それではアルトができてしまった理由。それは単純にアルトに内包された膨大なる魔力と、神の使徒とスキルや加護による肉体の耐久力がとてつもなく上がっていたからだ。それを知らずにアルトは発動させた。理論的にできているからと言って。通常ではない異常な魔法を自らの肉体にかける場合いつも通り魔力回路に魔力を流したらどうなるか。肉体は問題ないが魔力回路に尋常ではない負荷が掛かり破壊される。
それが5年前アルトの魔力回路が壊れた理由だ。
では、安全に利用する場合どうすればいいのか、簡単だ。正しい魔力の流し方をすればいいだけだ。それだけで正しく発動できる。それをするための詠唱なのだ。
要するに今回のアルトの魔力回路は破壊されない!
「少し変わったか?」
「さあな。まずは一つギアをあげた。こっちから行くぞ」
アルトの姿が消える。エキューデは追おうとするが一切視認できない。
「どうした?見えないか?」
「くっ!」
アルトの声が耳元でするというのに捕まえられない。かすることも出来ない!
「一発目・・・」
アルトの囁きが聞こえると天から大きな落雷が落ちてくる。
「ぐぅ・・・」
「二発目・・・」
さらに同じような落雷が落ちてくる。
「三発目・・・四発目・・・」
アルトが数を数えていく度に落雷がエキューデに直撃する。五発目までは耐えられたエキューデも六発目、七発目からだんだんと傷が着くようになってきた。
「十五発目・・・!」
そして最後の落雷がエキューデに落ちるとエキューデの腕は火傷でボロボロになっていた。
「っぅぅ〜〜っ!」
「随分と痛ましくなったな。けどまだ終わらねぇぞ。」
アルトが指をパチンと鳴らすとエキューデを囲むように立体的にいくつもの魔方陣が現れる。
「【永轟雷電獄】」
「ぐっ!ぐぉぉぉぉぉぉ!!!!」
魔方陣によって囲まれたエキューデに雷が当たり続ける。しかもこの魔方陣は2つの能力を宿している。1つ目は永遠に雷を発生し続ける魔法。2つ目は魔法を【反発】させる魔法陣だ。それが全方位に展開されているということは、1つ目の効果で永遠と巨雷が打ち出され続け、2つ目の効果で減ることなくさらに加速させていく。出ることは出来ず俺が解くまで永遠と雷に打たれ続ける。
「これでしばらく動けねぇだろ。」
「ぐぅぅぅ!!」
エキューデはだんだんと威力の上がっていく雷に押され続けていた。
「アガガガガガガガガガガガガガッ!」
「自分でやっててかなり酷い気がする・・・けどこれくらいじゃないとな」
気が付くとアルトの周りを魔物が囲っていた。
「ちょうどいいか。」
アルトは上空に飛び出した。
麒麟刀を閉まって魔力を高める。そしてその魔力を使って魔法を作り出した。
「一気に倒させてもらう。【雷光滅王剣】!」
超特大の電気による剣を作り出し、攻撃する超広範囲殲滅魔法だ。それは雷の発する強烈な光と熱、そして雷特有の速さによって全てを滅する王の剣。そしてそれがエキューデを閉じ込めていた牢獄と周囲にいた魔物に直撃した。
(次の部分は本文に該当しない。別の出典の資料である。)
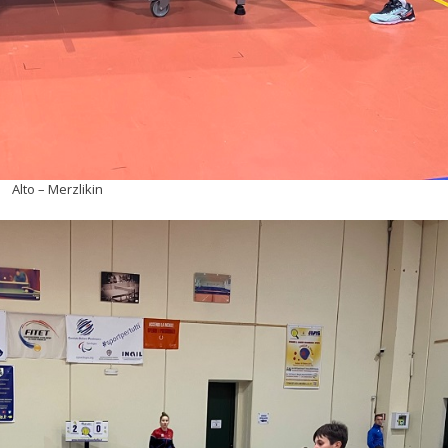
Alto – Merzlikin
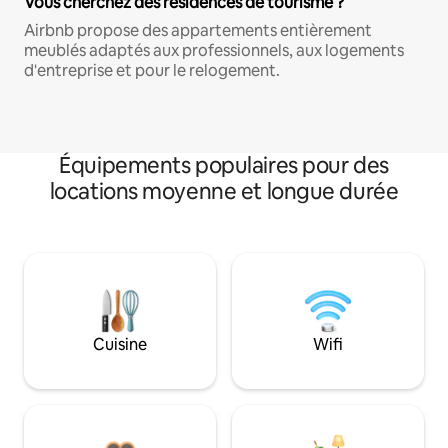
Vous cherchez des résidences de tourisme ?
Airbnb propose des appartements entièrement
meublés adaptés aux professionnels, aux logements
d'entreprise et pour le relogement.
Équipements populaires pour des
locations moyenne et longue durée
Cuisine
Wifi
強烈な光と爆発が晴れるとそこには魔物の死体すらも残っておらず地面も大きく抉れガラスになっている部分も多かった。
「さすがに跡形もなくなったか・・・」
アルトは地面へ降りたって見渡す。
そして改めて思い出す。
人間を殺すとはどういう事なのかを。
5年の間に何度も人を殺すことはあった。最初の方は気分が悪くなったり罪悪感に押しつぶされそうになった。多少はそういうことがなくなったと言ってもあることには変わりない。むしろそれを無くしたら人間を辞める気がした。
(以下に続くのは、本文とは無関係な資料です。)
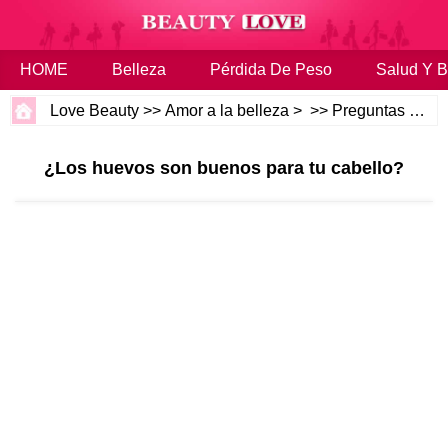
HOME
Belleza
Pérdida De Peso
Salud Y B
Love Beauty
>>
Amor a la belleza
> >>
Preguntas más frecuentes
¿Los huevos son buenos para tu cabello?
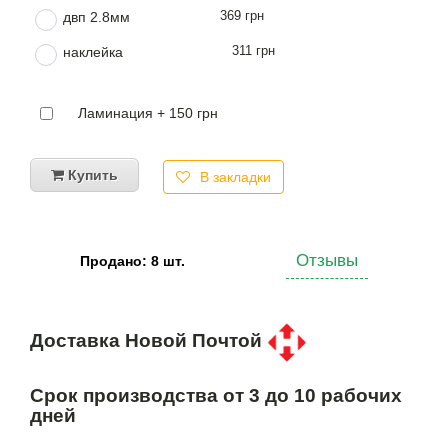
369 грн
двп 2.8мм
311 грн
наклейка
Ламинация + 150 грн
Купить
В закладки
Отзывы
Продано: 8 шт.
Доставка Новой Почтой
Срок производства от 3 до 10 рабочих
дней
けど強くなってからは人を殺すことがなくなった。理由は殺さずに制圧できる力を手に入れたから。
「ふぅ〜〜・・・終わったな」
「まだ終わってはいませんよ?」
アルトの胸から血に濡れた腕が出てくる。
「がっっ!ま、まさか・・・」
後ろをゆっくりと振り返るとかなりボロボロになってはいるが左腕を失いながらしっかりとした目でアルトの後ろから腕を貫通させているエキューデがいた。
「一体・・・どうやって・・・」
「さすがにあの技を喰らえば私でも死んでいました。あの牢獄から抜け出すには苦労しましたよ。しかしあなたは最後の最後にミスを犯しました。最後の技によって結界が潰される瞬間の隙を私は見逃しませんでした。それでも避けきれずに左腕が持っていかれましたが・・・」
「そんな馬鹿な・・・あの一瞬で・・・抜け出した・・・だと・・・」
そうエキューデは0コンマ01秒以下の隙をついて牢獄から抜け出し片腕を犠牲にしながら生き抜いたのだ。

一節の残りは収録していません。